In vista delle elezioni l’attività dei partiti politici diventa più fervente. L’obiettivo è vincere e per ottenere più voti degli avversari occorre convincere gli elettori della validità del proprio piano politico. La campagna elettorale, però, ha necessità di finanziamenti per poter raggiungere lo scopo primario.
I fondi necessari per finanziare le attività di propaganda si creano partendo da tre categorie di risorse. L’autofinanziamento con le quote degli affiliati, il finanziamento di privati e il finanziamento pubblico. Quest’ultima risorsa è stata introdotta da diversi ordinamenti statali al fine di consentire l’uguaglianza delle possibilità per ogni candidato all’interno della competizione elettorale. L’intento è evitare che il finanziamento illecito crei disparità e porti alla vittoria un candidato che, in realtà, ha vinto solo per la mancanza di un corretto svolgimento delle funzioni partitiche riconosciute dalla Costituzione.
Diversi Paesi europei prevedono il finanziamento pubblico, l’Italia no.
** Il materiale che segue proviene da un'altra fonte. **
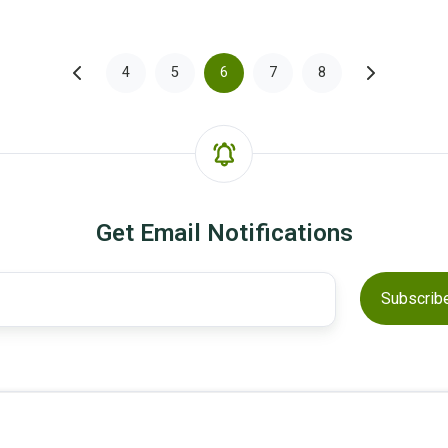
4
5
6
7
8
Get Email Notifications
Le risorse da stanziare possono essere definite dalla Costituzione oppure dalla Legislazione Ordinaria. In linea generale comprendono i rimborsi elettorali delle spese sostenute dai candidati durante la campagna elettorale, il finanziamento diretto delle strutture di partito e il finanziamento ai gruppi parlamentari per le attività svolte.
Nel 1974 la Legge Piccoli ha introdotto il finanziamento pubblico in Italia. Nel corso degli anni, poi, il sistema è stato modificato. Dopo un iniziale raddoppio deciso nel 1981 si è arrivati all’abrogazione decisa tramite Referendum in seguito a Tangentopoli e ai suoi scandali. Nel 1999 ci sarà la reintroduzione dei finanziamenti fino al 28 dicembre 2013 con il Governo Letta che ha deciso per l’abolizione del finanziamento pubblico ai partiti – effettivamente avvenuta nel 2017.
Ad oggi, dunque, in Italia non esiste più questa forma di finanziamento ma sono attive le forme di finanziamento privato e indiretto con fondi presi dalle Casse di Senato e Camera a loro volta finanziati con soldi pubblici. Una parte delle attività dei partiti, dunque, vendono pagate dai cittadini.